■ **EXERCISE BRIEF**: Could you reproduce, word for word, everything below from the line containing "Francouzská Polynésie (802, 1827)" down to the line containing "Kontakt (1108, 1726)", with both of those lines included and no others?

■ **PROVIDED RECORDS**:
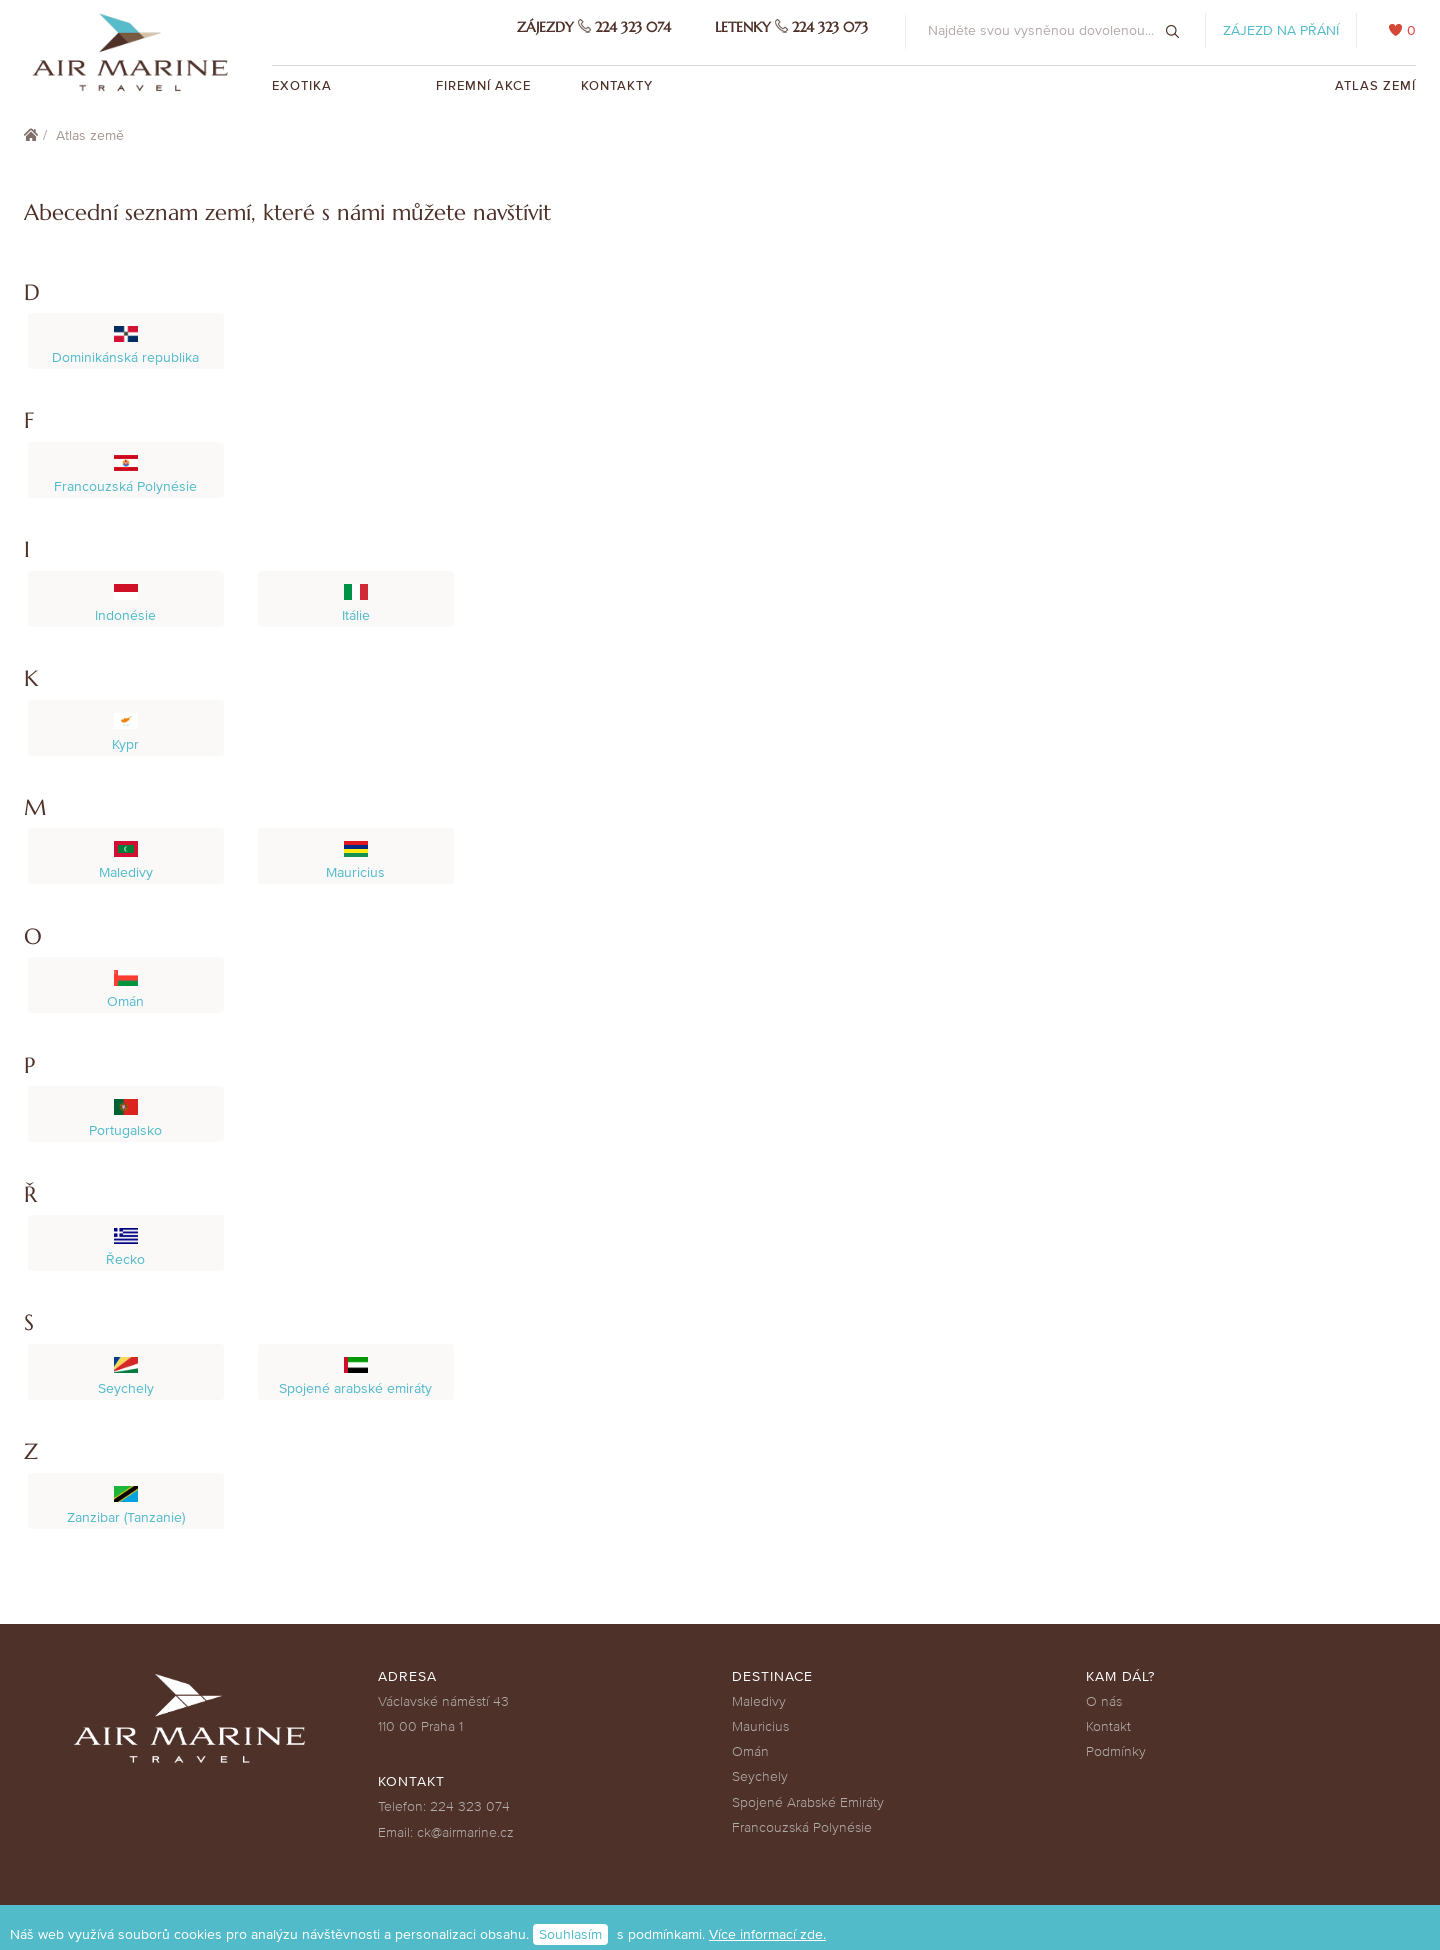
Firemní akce (483, 86)
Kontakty (617, 86)
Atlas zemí (1375, 86)
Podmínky (1116, 1751)
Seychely (760, 1776)
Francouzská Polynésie (802, 1827)
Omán (750, 1751)
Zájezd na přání (1281, 30)
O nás (1104, 1701)
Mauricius (760, 1726)
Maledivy (759, 1701)
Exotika (304, 86)
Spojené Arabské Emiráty (808, 1802)
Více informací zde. (767, 1934)
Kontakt (1108, 1726)
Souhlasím (570, 1934)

■ **EXERCISE SOLUTION**:
Francouzská Polynésie (802, 1827)
Omán (750, 1751)
Zájezd na přání (1281, 30)
O nás (1104, 1701)
Mauricius (760, 1726)
Maledivy (759, 1701)
Exotika (304, 86)
Spojené Arabské Emiráty (808, 1802)
Více informací zde. (767, 1934)
Kontakt (1108, 1726)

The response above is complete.